Among the lines of the data, copy those that hold "Повернення".

Stored data:
Content starts
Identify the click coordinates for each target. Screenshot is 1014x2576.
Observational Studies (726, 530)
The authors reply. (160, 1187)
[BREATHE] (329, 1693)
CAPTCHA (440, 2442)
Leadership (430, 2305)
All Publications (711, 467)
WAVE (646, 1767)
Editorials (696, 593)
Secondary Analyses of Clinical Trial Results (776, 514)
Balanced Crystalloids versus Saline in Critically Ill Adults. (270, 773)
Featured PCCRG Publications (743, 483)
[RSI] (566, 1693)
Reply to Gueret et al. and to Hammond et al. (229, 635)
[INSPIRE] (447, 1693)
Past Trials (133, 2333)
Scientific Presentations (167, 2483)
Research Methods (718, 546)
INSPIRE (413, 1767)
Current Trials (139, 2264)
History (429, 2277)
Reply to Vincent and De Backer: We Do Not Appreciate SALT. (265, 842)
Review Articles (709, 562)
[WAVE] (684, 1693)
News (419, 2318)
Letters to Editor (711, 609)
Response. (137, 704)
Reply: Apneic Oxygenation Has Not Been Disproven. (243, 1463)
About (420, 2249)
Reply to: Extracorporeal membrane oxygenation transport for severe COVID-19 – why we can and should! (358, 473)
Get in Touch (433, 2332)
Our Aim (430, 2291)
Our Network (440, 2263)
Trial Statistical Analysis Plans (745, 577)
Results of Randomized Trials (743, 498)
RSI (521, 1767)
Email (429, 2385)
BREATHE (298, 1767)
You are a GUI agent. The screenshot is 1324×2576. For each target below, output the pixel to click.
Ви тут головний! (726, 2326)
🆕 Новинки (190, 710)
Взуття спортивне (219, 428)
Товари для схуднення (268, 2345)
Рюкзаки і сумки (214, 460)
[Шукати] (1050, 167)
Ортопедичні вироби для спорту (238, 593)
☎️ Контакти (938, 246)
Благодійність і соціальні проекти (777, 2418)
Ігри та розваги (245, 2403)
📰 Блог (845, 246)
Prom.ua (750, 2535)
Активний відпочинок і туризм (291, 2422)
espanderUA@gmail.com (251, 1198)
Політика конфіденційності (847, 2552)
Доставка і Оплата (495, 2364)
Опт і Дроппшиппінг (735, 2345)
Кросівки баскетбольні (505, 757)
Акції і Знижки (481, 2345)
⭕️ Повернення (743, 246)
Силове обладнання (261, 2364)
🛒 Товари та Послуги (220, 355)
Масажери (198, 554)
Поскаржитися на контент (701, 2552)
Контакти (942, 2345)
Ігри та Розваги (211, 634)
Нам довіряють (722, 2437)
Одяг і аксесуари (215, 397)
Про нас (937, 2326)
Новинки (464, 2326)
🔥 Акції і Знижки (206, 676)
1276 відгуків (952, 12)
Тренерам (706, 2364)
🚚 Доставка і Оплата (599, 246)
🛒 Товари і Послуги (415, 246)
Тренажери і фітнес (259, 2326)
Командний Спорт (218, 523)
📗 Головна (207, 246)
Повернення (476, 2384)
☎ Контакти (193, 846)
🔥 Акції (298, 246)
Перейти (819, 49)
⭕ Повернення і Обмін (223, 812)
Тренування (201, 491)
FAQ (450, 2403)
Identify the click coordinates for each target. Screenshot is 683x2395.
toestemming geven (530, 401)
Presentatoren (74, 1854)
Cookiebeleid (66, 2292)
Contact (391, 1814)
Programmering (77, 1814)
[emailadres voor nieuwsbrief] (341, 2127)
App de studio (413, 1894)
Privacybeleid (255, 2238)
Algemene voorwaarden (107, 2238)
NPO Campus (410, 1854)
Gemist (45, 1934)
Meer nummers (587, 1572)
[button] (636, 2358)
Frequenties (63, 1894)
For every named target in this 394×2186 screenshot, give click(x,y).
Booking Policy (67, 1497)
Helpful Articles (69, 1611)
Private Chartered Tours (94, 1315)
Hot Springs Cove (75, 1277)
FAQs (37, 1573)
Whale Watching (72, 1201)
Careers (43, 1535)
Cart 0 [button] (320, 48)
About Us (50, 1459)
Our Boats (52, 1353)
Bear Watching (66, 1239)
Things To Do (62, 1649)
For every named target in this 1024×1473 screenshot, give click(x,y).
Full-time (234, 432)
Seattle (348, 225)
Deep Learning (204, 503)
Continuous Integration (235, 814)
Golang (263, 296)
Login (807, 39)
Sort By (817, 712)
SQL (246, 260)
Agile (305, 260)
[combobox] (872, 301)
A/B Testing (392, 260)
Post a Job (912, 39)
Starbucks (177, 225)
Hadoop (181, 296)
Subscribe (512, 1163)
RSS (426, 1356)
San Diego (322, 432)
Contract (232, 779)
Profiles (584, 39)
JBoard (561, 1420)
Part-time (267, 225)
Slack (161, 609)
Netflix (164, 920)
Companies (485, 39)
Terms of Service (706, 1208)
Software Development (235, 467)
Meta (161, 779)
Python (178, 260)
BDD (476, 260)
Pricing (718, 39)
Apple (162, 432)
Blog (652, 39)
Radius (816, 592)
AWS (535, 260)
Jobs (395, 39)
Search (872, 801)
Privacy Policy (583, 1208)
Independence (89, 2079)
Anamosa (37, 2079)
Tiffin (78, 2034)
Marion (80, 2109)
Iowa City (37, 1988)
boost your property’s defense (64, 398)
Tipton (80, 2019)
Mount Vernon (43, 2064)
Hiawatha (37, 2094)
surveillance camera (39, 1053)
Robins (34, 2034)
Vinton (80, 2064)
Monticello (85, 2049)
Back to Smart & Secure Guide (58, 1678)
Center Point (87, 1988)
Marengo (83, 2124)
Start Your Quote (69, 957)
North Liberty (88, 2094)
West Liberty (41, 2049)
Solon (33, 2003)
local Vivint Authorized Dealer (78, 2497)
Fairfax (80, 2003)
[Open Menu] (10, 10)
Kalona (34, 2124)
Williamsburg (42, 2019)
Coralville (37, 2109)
Content ends
Result ::
⭕️ Повернення (743, 246)
Повернення (476, 2384)
⭕ Повернення і Обмін (223, 812)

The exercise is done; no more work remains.